Data Management for Emerging Problems in Large Networks

Arijit Khan

Graphs are widely used in many application domains, including social networks, knowledge graphs, biological networks, software collaboration, geo‐spatial road networks, interactive gaming, among many others. One major challenge for graph querying and mining is that non‐professional users are not familiar with the complex schema and information descriptions. It becomes hard for users to formulate a query (e.g., SPARQL or exact subgraph pattern) that can be properly processed by the existing systems. As an example, Freebase that powers Google’s knowledge graph alone has over 22 million entities and 350 million relationships in about 5428 domains. Before users can query anything meaningful over this data, they are often overwhelmed by the daunting task of attempting to even digest and understand it. Without knowing the exact structure of the data and the semantics of the entity labels and their relationships, can we still query them and obtain the relevant results? In this talk, I shall give an overview of our user‐friendly, embedding‐based, scalable techniques for querying big graphs, including heterogeneous networks. I shall conclude by discussing our newest progress about solving emerging problems on uncertain graphs, graph mining, and machine learning on graphs.

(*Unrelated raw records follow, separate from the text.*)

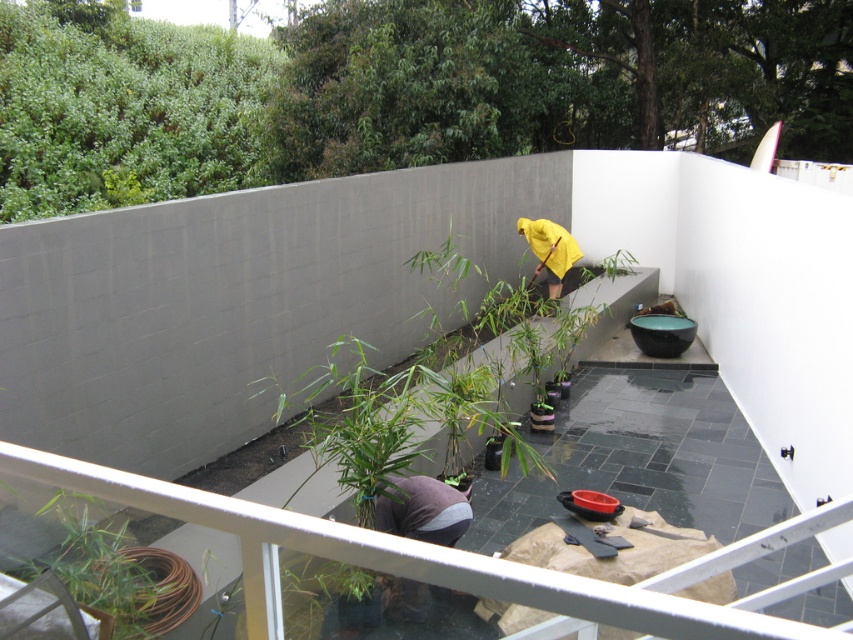 Question: Which point appears farthest from the camera in this image?

Choices:
 (A) (180, 566)
 (B) (426, 522)

Answer: (B)

Question: Observing the image, what is the correct spatial positioning of green leafy plant at upper center in reference to yellow fabric at center?

Choices:
 (A) left
 (B) right

Answer: (A)

Question: Which object is positioned farthest from the green leafy plant at upper center?

Choices:
 (A) green bamboo at lower left
 (B) gray fabric at lower center
 (C) yellow fabric at center

Answer: (B)

Question: Estimate the real-world distances between objects in this image. Which object is closer to the gray fabric at lower center?

Choices:
 (A) green bamboo at lower left
 (B) yellow fabric at center
 (C) green leafy plant at upper center

Answer: (A)

Question: Considering the relative positions of green leafy plant at upper center and gray fabric at lower center in the image provided, where is green leafy plant at upper center located with respect to gray fabric at lower center?

Choices:
 (A) above
 (B) below

Answer: (A)

Question: Is green leafy plant at upper center to the left of gray fabric at lower center from the viewer's perspective?

Choices:
 (A) no
 (B) yes

Answer: (B)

Arijit Khan is an associate professor in the Department of Computer Science, Aalborg University, Denmark. He earned his PhD from the Department of Computer Science, University of California, Santa Barbara, USA, and did a post-doc in the Systems group at ETH Zurich, Switzerland. He has been an assistant professor in the School of Computer Science and Engineering, Nanyang Technological University, Singapore. Arijit is the recipient of the prestigious IBM PhD Fellowship in 2012-13. He published more than 60 papers in premier databases and data mining conferences and journals including ACM SIGMOD, VLDB, IEEE TKDE, IEEE ICDE, SIAM SDM, USENIX ATC, EDBT, The Web Conference (WWW), ACM WSDM, and ACM CIKM. Arijit co-presented tutorials on emerging graph queries and big graph systems at IEEE ICDE 2012, and at VLDB (2017, 2015, and 2014). He served in the program committee of ACM KDD, ACM SIGMOD, VLDB, IEEE ICDE, IEEE ICDM, EDBT, ACM CIKM, and in the senior program committee of WWW. Arijit served as the co-chair of Big-O(Q) workshop co-located with VLDB 2015, wrote a book on uncertain graphs in Morgan & Claypool’s Synthesis Lectures on Data Management. He contributed invited chapters and articles on big graphs querying and mining in the ACM SIGMOD blog, Springer Handbook of Big Data Technologies, and in Springer Encyclopedia of Big Data Technologies. He was invited to give tutorials and talks across 10 countries, including in the National Institute of Informatics(NII) Shonan Meeting on “Graph Database Systems: Bridging Theory, Practice, and Engineering”, 2018, Japan, Asia Pacific Web and Web-Age Information Management Joint Conference on Web and Big Data (APWeb-WAIM 2017), International Conference on Management of Data (COMAD 2016), and in the Dagstuhl Seminar on graph algorithms and systems, 2014 and 2019, Schloss Dagstuhl - Leibniz Center for Informatics, Germany. Dr Khan is serving as an associate editor of IEEE TKDE 2019-now, proceedings chair of EDBT 2020, and IEEE ICDE TKDE poster track co-chair 2023.